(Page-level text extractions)
Start of Block
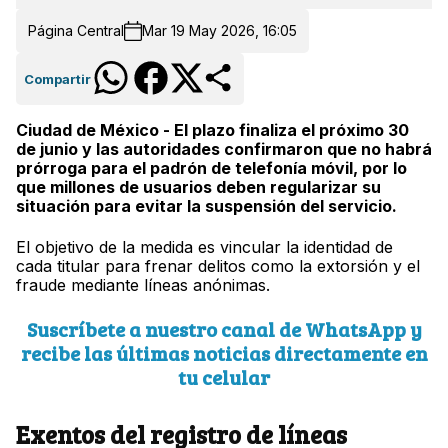
Página Central
Mar 19 May 2026, 16:05
Compartir
Ciudad de México - El plazo finaliza el próximo 30
de junio y las autoridades confirmaron que no habrá
prórroga para el padrón de telefonía móvil, por lo
que millones de usuarios deben regularizar su
situación para evitar la suspensión del servicio.
El objetivo de la medida es vincular la identidad de
cada titular para frenar delitos como la extorsión y el
fraude mediante líneas anónimas.
Suscríbete a nuestro canal de WhatsApp y
recibe las últimas noticias directamente en
tu celular
Exentos del registro de líneas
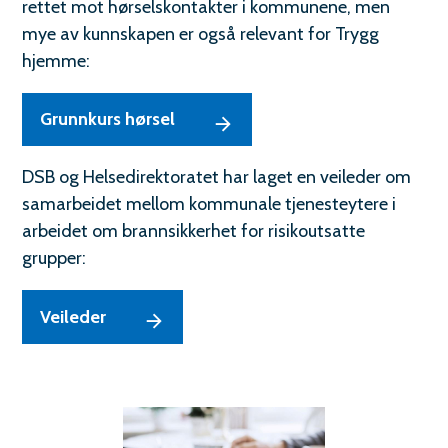
g
rettet mot hørselskontakter i kommunene, men
mye av kunnskapen er også relevant for Trygg
r
hjemme:
e
d
Grunnkurs hørsel
n
DSB og Helsedirektoratet har laget en veileder om
i
samarbeidet mellom kommunale tjenesteytere i
n
arbeidet om brannsikkerhet for risikoutsatte
grupper:
g
I
Veileder
K
S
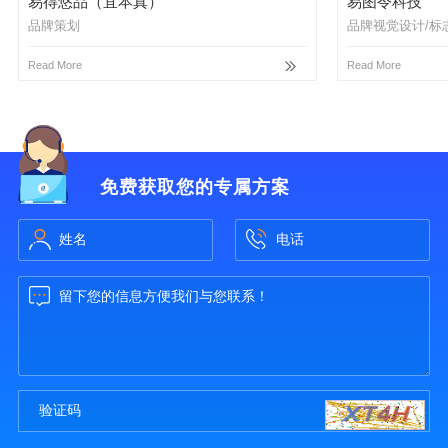
易得悠品（宜本真）
易图令科技
品牌策划
品牌视觉设计/标
Read More
Read More
免费获取您的专属方案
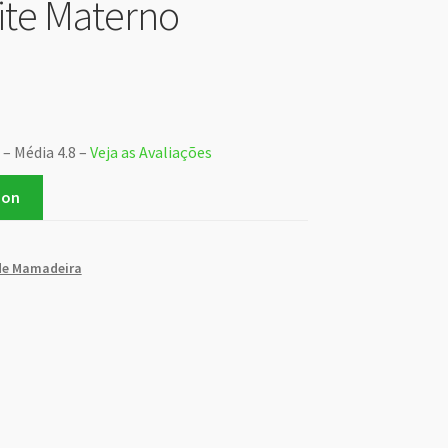
eite Materno
 – Média 4.8 –
Veja as Avaliações
zon
de Mamadeira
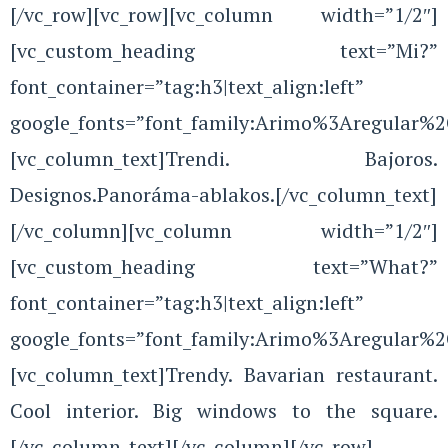
[/vc_row][vc_row][vc_column width=”1/2″]
[vc_custom_heading text=”Mi?”
font_container=”tag:h3|text_align:left”
google_fonts=”font_family:Arimo%3Aregular%
[vc_column_text]Trendi. Bajoros.
Designos.Panoráma-ablakos.[/vc_column_text]
[/vc_column][vc_column width=”1/2″]
[vc_custom_heading text=”What?”
font_container=”tag:h3|text_align:left”
google_fonts=”font_family:Arimo%3Aregular%
[vc_column_text]Trendy. Bavarian restaurant.
Cool interior. Big windows to the square.
[/vc_column_text][/vc_column][/vc_row]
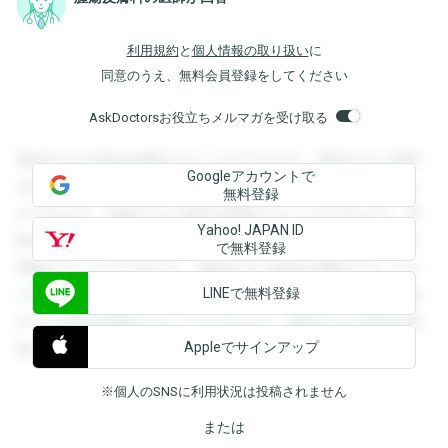
利用規約
と
個人情報の取り扱い
に
同意のうえ、無料会員登録をしてください
AskDoctorsお役立ちメルマガを受け取る
登録すると回答を閲覧することができます。登録すると回答
Googleアカウントで
を閲覧することができます。登録すると回答を閲覧すること
無料登録
ができます。登録すると回答を閲覧することができます。登
Yahoo! JAPAN ID
録すると回答を閲覧することができます。登録すると回答を
で無料登録
閲覧することができます。登録すると回答を閲覧することが
LINEで無料登録
できます。登録すると回答を閲覧することができます。登録
すると回答を閲覧することができます。登録すると回答を閲
Appleでサインアップ
覧することができます。
※個人のSNSに利用状況は投稿されません
または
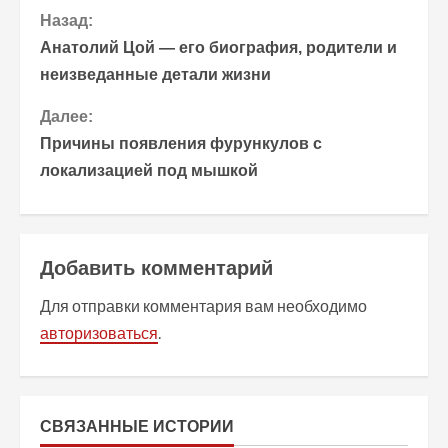
П
Назад:
Анатолий Цой — его биография, родители и
р
неизведанные детали жизни
о
Далее:
Причины появления фурункулов с
д
локализацией под мышкой
о
л
Добавить комментарий
ж
Для отправки комментария вам необходимо
и
авторизоваться
.
т
ь
СВЯЗАННЫЕ ИСТОРИИ
ч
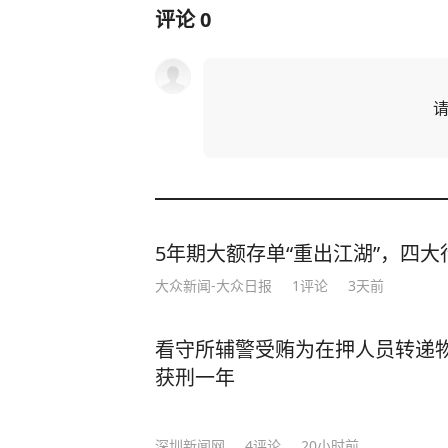
评论
0
5年期大额存单“重出江湖”，四大行
大众新闻-大众日报
1
评论
3天前
看守所辅警受贿为在押人员转递
获刑一年
深圳新闻网
4
评论
20小时前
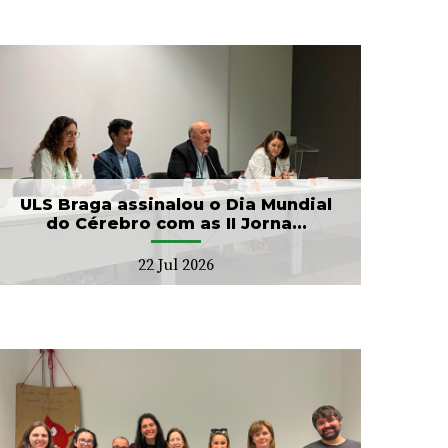
ULS Braga assinalou o Dia Mundial
do Cérebro com as II Jorna...
22 Jul 2026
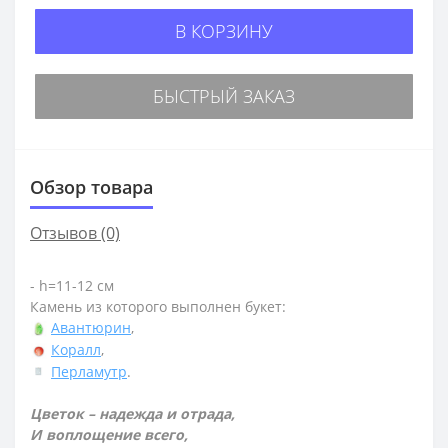
В КОРЗИНУ
БЫСТРЫЙ ЗАКАЗ
Обзор товара
Отзывов (0)
- h=11-12 см
Камень из которого выполнен букет:
Авантюрин
,
Коралл
,
Перламутр
.
Цветок – надежда и отрада,
И воплощение всего,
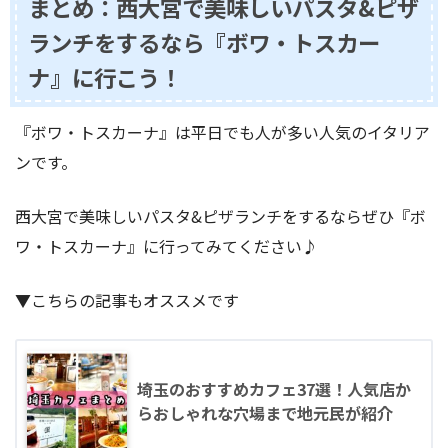
まとめ：西大宮で美味しいパスタ&ピザ
ランチをするなら『ボワ・トスカー
ナ』に行こう！
『ボワ・トスカーナ』は平日でも人が多い人気のイタリア
ンです。
西大宮で美味しいパスタ&ピザランチをするならぜひ『ボ
ワ・トスカーナ』に行ってみてください♪
▼こちらの記事もオススメです
埼玉のおすすめカフェ37選！人気店か
らおしゃれな穴場まで地元民が紹介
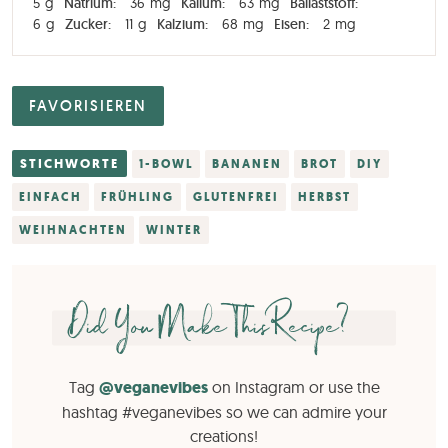
5
g
Natrium:
36
mg
Kalium:
63
mg
Ballaststoff:
6
g
Zucker:
11
g
Kalzium:
68
mg
Eisen:
2
mg
FAVORISIEREN
STICHWORTE
1-BOWL
BANANEN
BROT
DIY
EINFACH
FRÜHLING
GLUTENFREI
HERBST
WEIHNACHTEN
WINTER
Did You Make This Recipe?
Tag
@veganevibes
on Instagram or use the
hashtag #veganevibes so we can admire your
creations!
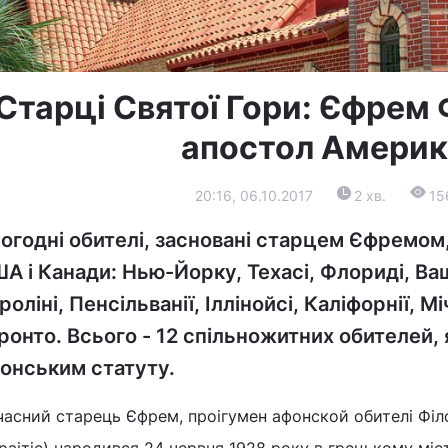
Старці Святої Гори: Єфрем 
апостол Амери
20:16, 06.10.2017
2 хв.
15
огодні обителі, засновані старцем Єфремом, 
А і Канади: Нью-Йорку, Техасі, Флориді, Ваш
роліні, Пенсільванії, Іллінойсі, Каліфорнії, Мі
ронто. Всього - 12 спільножитних обителей, 
онським статуту.
асний старець Єфрем, проігумен афонской обителі Філо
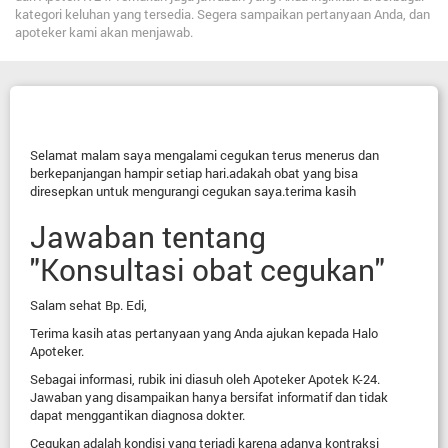
kategori keluhan yang tersedia. Segera sampaikan pertanyaan Anda, dan
apoteker kami akan menjawab.
Selamat malam saya mengalami cegukan terus menerus dan
berkepanjangan hampir setiap hari.adakah obat yang bisa
diresepkan untuk mengurangi cegukan saya.terima kasih
Jawaban tentang
"Konsultasi obat cegukan"
Salam sehat Bp. Edi,
Terima kasih atas pertanyaan yang Anda ajukan kepada Halo
Apoteker.
Sebagai informasi, rubik ini diasuh oleh Apoteker Apotek K-24.
Jawaban yang disampaikan hanya bersifat informatif dan tidak
dapat menggantikan diagnosa dokter.
Cegukan adalah kondisi yang terjadi karena adanya kontraksi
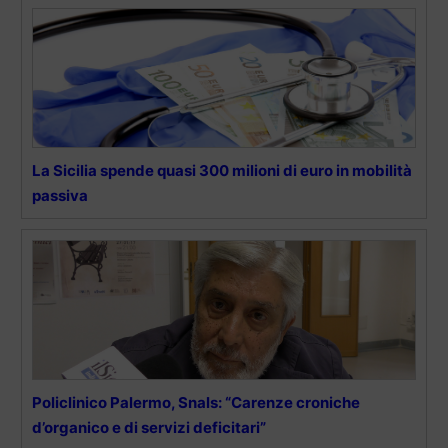
La Sicilia spende quasi 300 milioni di euro in mobilità
passiva
Policlinico Palermo, Snals: “Carenze croniche
d’organico e di servizi deficitari”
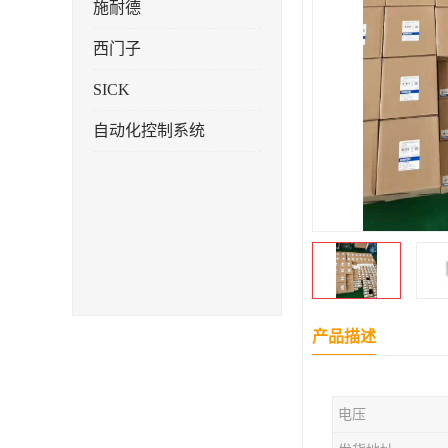
施耐德
西门子
SICK
自动化控制系统
产品描述
电压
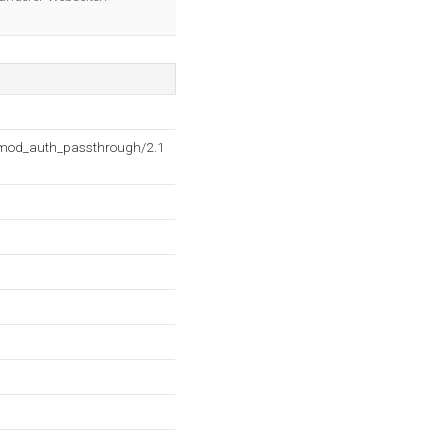
2 mod_auth_passthrough/2.1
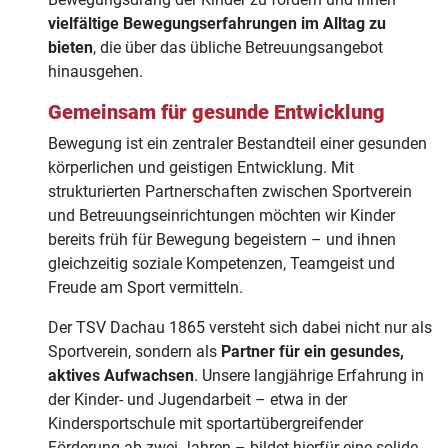
vielfältige Bewegungserfahrungen im Alltag zu
bieten
, die über das übliche Betreuungsangebot
hinausgehen.
Gemeinsam für gesunde Entwicklung
Bewegung ist ein zentraler Bestandteil einer gesunden
körperlichen und geistigen Entwicklung. Mit
strukturierten Partnerschaften zwischen Sportverein
und Betreuungseinrichtungen möchten wir Kinder
bereits früh für Bewegung begeistern – und ihnen
gleichzeitig soziale Kompetenzen, Teamgeist und
Freude am Sport vermitteln.
Der TSV Dachau 1865 versteht sich dabei nicht nur als
Sportverein, sondern als
Partner für ein gesundes,
aktives Aufwachsen
. Unsere langjährige Erfahrung in
der Kinder- und Jugendarbeit – etwa in der
Kindersportschule mit sportartübergreifender
Förderung ab zwei Jahren – bildet hierfür eine solide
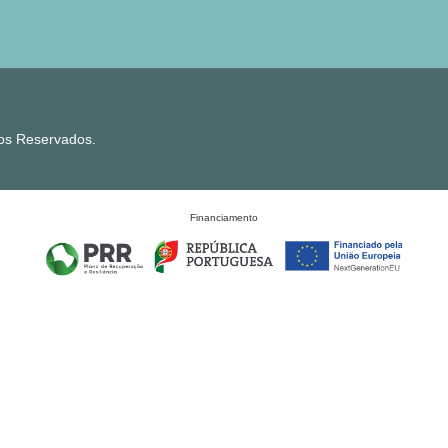
tos Reservados.
Financiamento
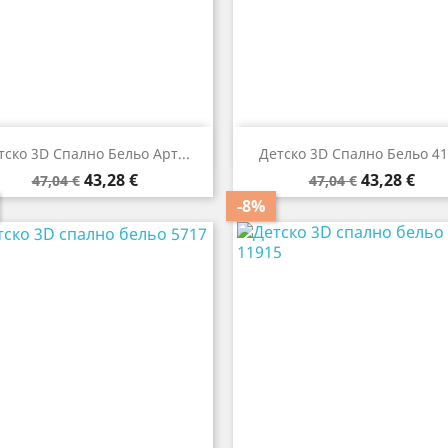


Бърз преглед
Бърз преглед
тско 3D Спално Бельо Арт...
Детско 3D Спално Бельо 4
Редовна
Цена
Редовна
Цена
43,28 €
43,28 €
47,04 €
47,04 €
цена
цена
-8%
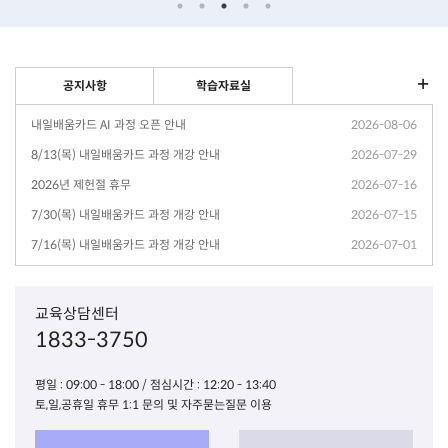
공지사항
학습자료실
내일배움카드 AI 과정 오픈 안내
2026-08-06
8/13(목) 내일배움카드 과정 개강 안내
2026-07-29
2026년 제헌절 휴무
2026-07-16
7/30(목) 내일배움카드 과정 개강 안내
2026-07-15
7/16(목) 내일배움카드 과정 개강 안내
2026-07-01
교육상담센터
1833-3750
평일 : 09:00 - 18:00 / 점심시간 : 12:20 - 13:40
토,일,공휴일 휴무 1:1 문의 및 자주묻는질문 이용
End of Block
Transcribe the whole of the data exactly, minus any pictures.

#### Worked solution:
Página Central
Mar 19 May 2026, 16:05
Compartir
Ciudad de México - El plazo finaliza el próximo 30
de junio y las autoridades confirmaron que no habrá
prórroga para el padrón de telefonía móvil, por lo
que millones de usuarios deben regularizar su
situación para evitar la suspensión del servicio.
El objetivo de la medida es vincular la identidad de
cada titular para frenar delitos como la extorsión y el
fraude mediante líneas anónimas.
Suscríbete a nuestro canal de WhatsApp y
recibe las últimas noticias directamente en
tu celular
Exentos del registro de líneas
g
rettet mot hørselskontakter i kommunene, men
mye av kunnskapen er også relevant for Trygg
r
hjemme:
e
d
Grunnkurs hørsel
n
DSB og Helsedirektoratet har laget en veileder om
i
samarbeidet mellom kommunale tjenesteytere i
n
arbeidet om brannsikkerhet for risikoutsatte
grupper:
g
I
Veileder
K
S
易得悠品（宜本真）
易图令科技
品牌策划
品牌视觉设计/标
Read More
Read More
免费获取您的专属方案
eite Materno
 – Média 4.8 –
Veja as Avaliações
zon
de Mamadeira
[/vc_row][vc_row][vc_column width=”1/2″]
[vc_custom_heading text=”Mi?”
font_container=”tag:h3|text_align:left”
google_fonts=”font_family:Arimo%3Aregular%
[vc_column_text]Trendi. Bajoros.
Designos.Panoráma-ablakos.[/vc_column_text]
[/vc_column][vc_column width=”1/2″]
[vc_custom_heading text=”What?”
font_container=”tag:h3|text_align:left”
google_fonts=”font_family:Arimo%3Aregular%
[vc_column_text]Trendy. Bavarian restaurant.
Cool interior. Big windows to the square.
[/vc_column_text][/vc_column][/vc_row]
利用規約
と
個人情報の取り扱い
に
同意のうえ、無料会員登録をしてください
AskDoctorsお役立ちメルマガを受け取る
登録すると回答を閲覧することができます。登録すると回答
Googleアカウントで
を閲覧することができます。登録すると回答を閲覧すること
無料登録
ができます。登録すると回答を閲覧することができます。登
Yahoo! JAPAN ID
録すると回答を閲覧することができます。登録すると回答を
で無料登録
閲覧することができます。登録すると回答を閲覧することが
LINEで無料登録
できます。登録すると回答を閲覧することができます。登録
すると回答を閲覧することができます。登録すると回答を閲
Appleでサインアップ
覧することができます。
※個人のSNSに利用状況は投稿されません
または
П
Назад:
Анатолий Цой — его биография, родители и
р
неизведанные детали жизни
о
Далее:
Причины появления фурункулов с
д
локализацией под мышкой
о
л
Добавить комментарий
ж
Для отправки комментария вам необходимо
и
авторизоваться
.
т
ь
СВЯЗАННЫЕ ИСТОРИИ
ч
评论
0
5年期大额存单“重出江湖”，四大行
大众新闻-大众日报
1
评论
3天前
看守所辅警受贿为在押人员转递
获刑一年
深圳新闻网
4
评论
20小时前
ULS Braga assinalou o Dia Mundial
do Cérebro com as II Jorna...
22 Jul 2026
В КОРЗИНУ
БЫСТРЫЙ ЗАКАЗ
Обзор товара
Отзывов (0)
- h=11-12 см
Камень из которого выполнен букет:
Авантюрин
,
Коралл
,
Перламутр
.
Цветок – надежда и отрада,
И воплощение всего,
まとめ：西大宮で美味しいパスタ&ピザ
ランチをするなら『ボワ・トスカー
ナ』に行こう！
『ボワ・トスカーナ』は平日でも人が多い人気のイタリア
ンです。
西大宮で美味しいパスタ&ピザランチをするならぜひ『ボ
ワ・トスカーナ』に行ってみてください♪
▼こちらの記事もオススメです
埼玉のおすすめカフェ37選！人気店か
らおしゃれな穴場まで地元民が紹介
5
g
Natrium:
36
mg
Kalium:
63
mg
Ballaststoff:
6
g
Zucker:
11
g
Kalzium:
68
mg
Eisen:
2
mg
FAVORISIEREN
STICHWORTE
1-BOWL
BANANEN
BROT
DIY
EINFACH
FRÜHLING
GLUTENFREI
HERBST
WEIHNACHTEN
WINTER
Did You Make This Recipe?
Tag
@veganevibes
on Instagram or use the
hashtag #veganevibes so we can admire your
creations!
Старці Святої Гори: Єфрем 
апостол Амери
20:16, 06.10.2017
2 хв.
15
огодні обителі, засновані старцем Єфремом, 
А і Канади: Нью-Йорку, Техасі, Флориді, Ваш
роліні, Пенсільванії, Іллінойсі, Каліфорнії, Мі
ронто. Всього - 12 спільножитних обителей, 
онським статуту.
асний старець Єфрем, проігумен афонской обителі Філо
kategori keluhan yang tersedia. Segera sampaikan pertanyaan Anda, dan
apoteker kami akan menjawab.
Selamat malam saya mengalami cegukan terus menerus dan
berkepanjangan hampir setiap hari.adakah obat yang bisa
diresepkan untuk mengurangi cegukan saya.terima kasih
Jawaban tentang
"Konsultasi obat cegukan"
Salam sehat Bp. Edi,
Terima kasih atas pertanyaan yang Anda ajukan kepada Halo
Apoteker.
Sebagai informasi, rubik ini diasuh oleh Apoteker Apotek K-24.
Jawaban yang disampaikan hanya bersifat informatif dan tidak
dapat menggantikan diagnosa dokter.
Cegukan adalah kondisi yang terjadi karena adanya kontraksi
La Sicilia spende quasi 300 milioni di euro in mobilità
passiva
Policlinico Palermo, Snals: “Carenze croniche
d’organico e di servizi deficitari”
施耐德
西门子
SICK
自动化控制系统
产品描述
电压
2 mod_auth_passthrough/2.1
vielfältige Bewegungserfahrungen im Alltag zu
bieten
, die über das übliche Betreuungsangebot
hinausgehen.
Gemeinsam für gesunde Entwicklung
Bewegung ist ein zentraler Bestandteil einer gesunden
körperlichen und geistigen Entwicklung. Mit
strukturierten Partnerschaften zwischen Sportverein
und Betreuungseinrichtungen möchten wir Kinder
bereits früh für Bewegung begeistern – und ihnen
gleichzeitig soziale Kompetenzen, Teamgeist und
Freude am Sport vermitteln.
Der TSV Dachau 1865 versteht sich dabei nicht nur als
Sportverein, sondern als
Partner für ein gesundes,
aktives Aufwachsen
. Unsere langjährige Erfahrung in
der Kinder- und Jugendarbeit – etwa in der
Kindersportschule mit sportartübergreifender
Förderung ab zwei Jahren – bildet hierfür eine solide
tos Reservados.
Financiamento


Бърз преглед
Бърз преглед
тско 3D Спално Бельо Арт...
Детско 3D Спално Бельо 4
Редовна
Цена
Редовна
Цена
43,28 €
43,28 €
47,04 €
47,04 €
цена
цена
-8%
공지사항
학습자료실
내일배움카드 AI 과정 오픈 안내
2026-08-06
8/13(목) 내일배움카드 과정 개강 안내
2026-07-29
2026년 제헌절 휴무
2026-07-16
7/30(목) 내일배움카드 과정 개강 안내
2026-07-15
7/16(목) 내일배움카드 과정 개강 안내
2026-07-01
교육상담센터
1833-3750
평일 : 09:00 - 18:00 / 점심시간 : 12:20 - 13:40
토,일,공휴일 휴무 1:1 문의 및 자주묻는질문 이용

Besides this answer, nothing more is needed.